Endowed with talent and tenacity, sculptor Edmonia Lewis courageously defied overwhelming odds to become an artistic pioneer whose work was powerfully informed by her ethnicity and experiences with discrimination and the socio-political issues of the latter nineteenth century. As a member of what the author Henry James called “the strange sisterhood,” Lewis joined other expatriate female sculptors, including Harriet Hosmer and Anne Whitney, in Rome, where she created much of her best work and, in later years, hosted such notables as Frederick Douglass. Though she enjoyed both substantial critical and moderate financial success during her lifetime, her significance in the canon has grown measurably in recent years.
Many of the facts of Lewis’s childhood are tinged with mystery, even the years of her birth and death. A natural marketeer, she carefully crafted an enigmatic persona as a means to commercial promotion and career advancement. Born to an African American father and Chippewa mother in upstate New York and orphaned at an early age, Lewis, known then by the name “Wild Fire,” was raised in nomadic fashion by her mother’s tribe. Her older brother Samuel, having found his own success in the American West, arranged for Lewis to attend a private secondary school and then Oberlin College in Ohio, the nation’s first integrated college. She matriculated in 1859, but never graduated. Her time at Oberlin was marred by controversy, including an accusation, severe beating, and eventual acquittal of attempting to poison two white students.

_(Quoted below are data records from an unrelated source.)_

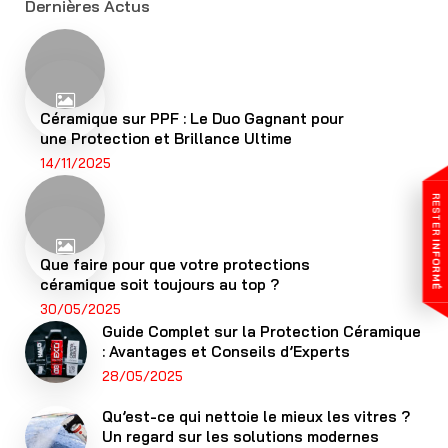
Dernières Actus
Céramique sur PPF : Le Duo Gagnant pour
une Protection et Brillance Ultime
14/11/2025
RESTER
INFORMÉ
Que faire pour que votre protections
céramique soit toujours au top ?
30/05/2025
Guide Complet sur la Protection Céramique
: Avantages et Conseils d’Experts
28/05/2025
Qu’est-ce qui nettoie le mieux les vitres ?
Un regard sur les solutions modernes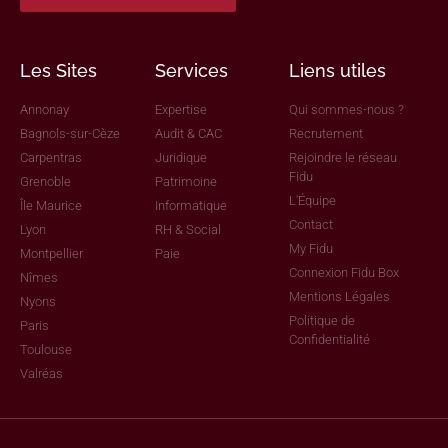
Les Sites
Services
Liens utiles
Annonay
Expertise
Qui sommes-nous ?
Bagnols-sur-Cèze
Audit & CAC
Recrutement
Carpentras
Juridique
Rejoindre le réseau
Fidu
Grenoble
Patrimoine
L'Équipe
Île Maurice
Informatique
Contact
Lyon
RH & Social
My Fidu
Montpellier
Paie
Connexion Fidu Box
Nîmes
Mentions Légales
Nyons
Politique de
Paris
Confidentialité
Toulouse
Valréas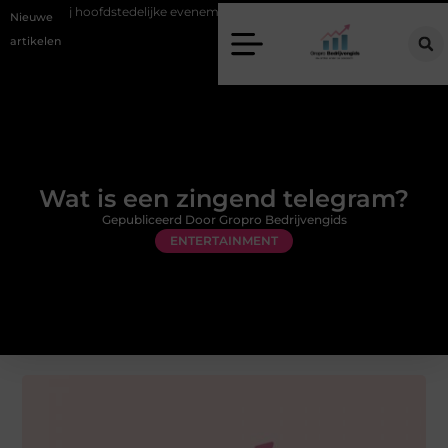
eit bij hoofdstedelijke evenementen
Alles over flexibele inzet van pers
Nieuwe
artikelen
Wat is een zingend telegram?
Gepubliceerd Door Gropro Bedrijvengids
ENTERTAINMENT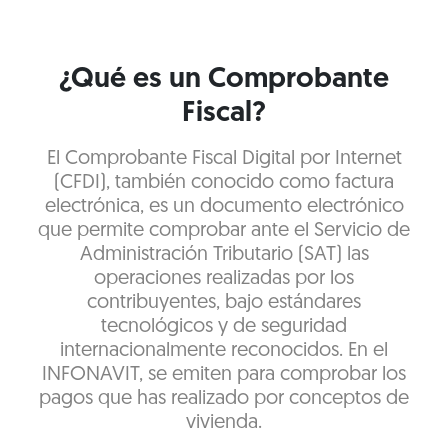
¿Qué es un Comprobante
Fiscal?
El Comprobante Fiscal Digital por Internet
(CFDI), también conocido como factura
electrónica, es un documento electrónico
que permite comprobar ante el Servicio de
Administración Tributario (SAT) las
operaciones realizadas por los
contribuyentes, bajo estándares
tecnológicos y de seguridad
internacionalmente reconocidos. En el
INFONAVIT, se emiten para comprobar los
pagos que has realizado por conceptos de
vivienda.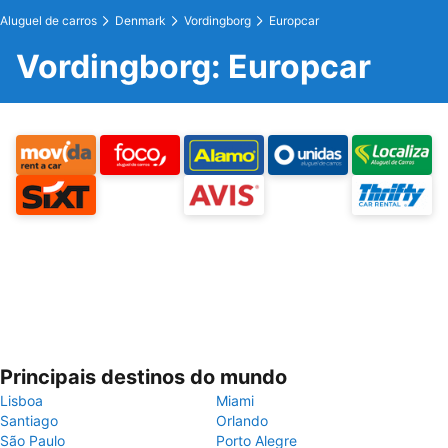
Aluguel de carros
Denmark
Vordingborg
Europcar
Vordingborg: Europcar
Principais destinos do mundo
Lisboa
Miami
Santiago
Orlando
São Paulo
Porto Alegre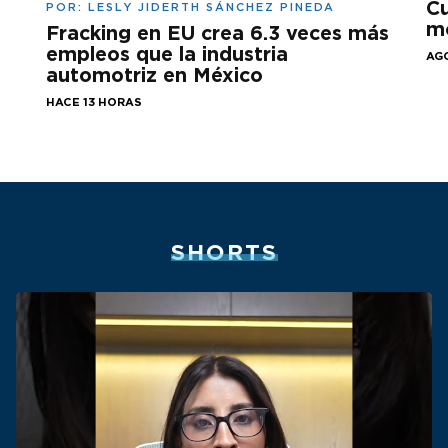
Cu
POR:
LESLY JIDERTH SÁNCHEZ PINEDA
mo
Fracking en EU crea 6.3 veces más
empleos que la industria
AGO
automotriz en México
HACE 13 HORAS
SHORTS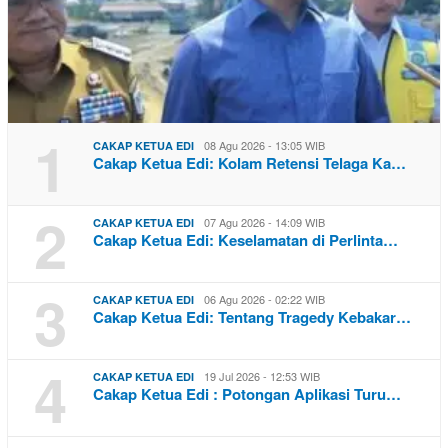
1
08 Agu 2026 - 13:05 WIB
CAKAP KETUA EDI
Cakap Ketua Edi: Kolam Retensi Telaga Ka…
2
07 Agu 2026 - 14:09 WIB
CAKAP KETUA EDI
Cakap Ketua Edi: Keselamatan di Perlinta…
3
06 Agu 2026 - 02:22 WIB
CAKAP KETUA EDI
Cakap Ketua Edi: Tentang Tragedy Kebakar…
4
19 Jul 2026 - 12:53 WIB
CAKAP KETUA EDI
Cakap Ketua Edi : Potongan Aplikasi Turu…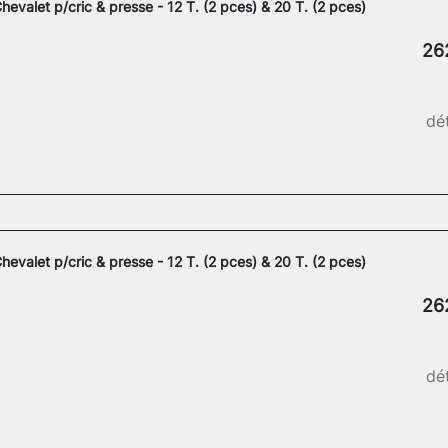
hevalet p/cric & presse - 12 T. (2 pces) & 20 T. (2 pces)
26
dét
hevalet p/cric & presse - 12 T. (2 pces) & 20 T. (2 pces)
26
dét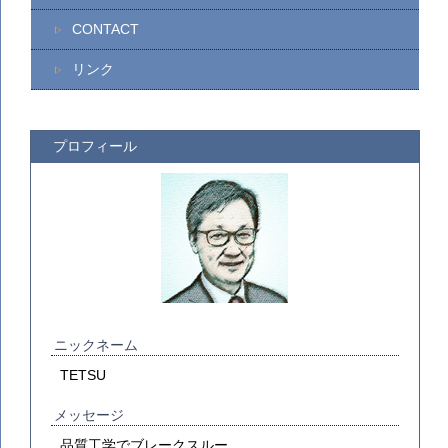
CONTACT
リンク
プロフィール
ニックネーム
TETSU
メッセージ
品質工学でブレークスルー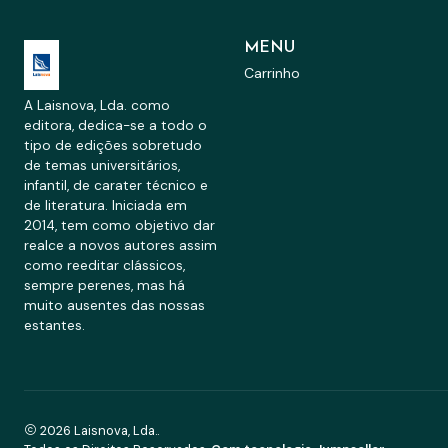
MENU
Carrinho
A Laisnova, Lda. como
editora, dedica-se a todo o
tipo de edições sobretudo
de temas universitários,
infantil, de carater técnico e
de literatura. Iniciada em
2014, tem como objetivo dar
realce a novos autores assim
como reeditar clássicos,
sempre perenes, mas há
muito ausentes das nossas
estantes.
2026 Laisnova, Lda..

In 1863, Lewis moved to Boston, where she studied under the master sculptor Edward A. Brackett and was embraced by a circle of influential abolitionists. Her earliest works include a medallion of the abolitionist martyr John Brown and an 1864 bust of Robert Gould Shaw, the leader of a black Civil War regiment; sales of the plaster copies of this latter work financed her inaugural trip to Italy. It was there, first in Florence and then in Rome, that Lewis established her reputation with the creation of works such as the Emancipation statues, The Freedwoman and Her Child (1866; location unknown) and Forever Free (1867; Howard University Collection, Washington, D.C.), as well as a series of figures, particularly The Marriage of Hiawatha (1867), illuminating Henry Wadsworth Longfellow’s poem, Song of Hiawatha. Lewis exhibited her massive, two-ton masterwork, The Death of Cleopatra (1876; Smithsonian American Art Museum), at the 1876 Centennial Exposition in Philadelphia to public acclaim. Many of her later works related to biblical themes (the result of her conversion to Catholicism) or portrayed historic figures such as Ralph Waldo Emerson, Abraham Lincoln, and Ulysses S. Grant.
From 1895 on, details of Edmonia Lewis’s life are scarce. She is believed to have lived abroad in England, France, and Italy in her advanced years.
Longfellow’s poem, Song of Hiawatha, was the best-selling poem of the nineteenth century. Given her Native American descent, Lewis found it a meaningful subject and created a series of busts and groupings that portrayed the Ojibway characters, Hiawatha and Minnehaha. Another version of this bust is held by the Newark Museum, New Jersey.